The Artemis mission is the first step in NASA’s plan to land humans on the moon in three years’ time, a feat that has not happened since Apollo 17 landed on the lunar surface 50 years ago.

Artemis Mission 1 will launch an unmanned test flight around and beyond the moon, while Artemis 2 will aim to send humans on the same journey – the furthest distance humans have ever been into space before.

The third and final ambitious (and typically woke) mission will involve NASA sending the first female astronaut, Charlie Blackwell-Thomas, and the first astronaut from a minority race to conduct research on the moon’s surface.

Around 30 percent of the control room personnel are now female.

This mission goes with a lot of hopes and dreams of a lot of people. And we now are the Artemis generation,” said Nelson.

“We were in the Apollo generation. This is a new generation. This is a new type of astronaut.”

Orion is the most powerful rocket the world has ever seen.
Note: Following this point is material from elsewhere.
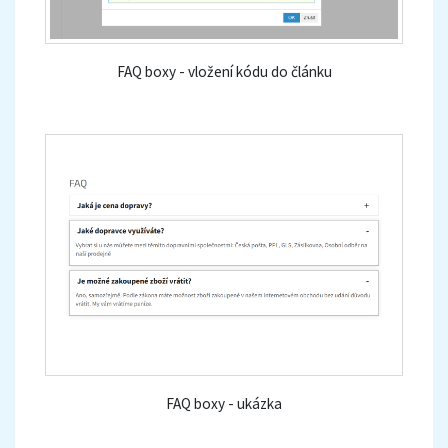
FAQ boxy - vložení kódu do článku
FAQ boxy - ukázka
Its boosters are capable of producing 8.8 million pounds of thrust.

If the first flight goes ahead, it will travel 240,000 miles to the moon where it will enter an orbit 40,000 miles from the moon’s surface for six days, which could be extended to 21 days.

The craft will then splash down in the Pacific Ocean.

Although there will be no human passengers in Orion on this mission, two test dummies will man the ship. The dummies have torsos made from soft material to mimic that of an adult female including ‘organs’ and ‘bones’. Women are more likely to develop cancer from radiation as they have more soft tissue.

The dummies each contain thousands of censors to monitor radiation exposure during the flight. One of the dummies will be wearing a radiation protection vest while the other won’t.

Also taking the trip in Orion will be 245 silver Snoopy pins, a Wallace and Gromit Shaun the Sheep toy, and 567 American flags.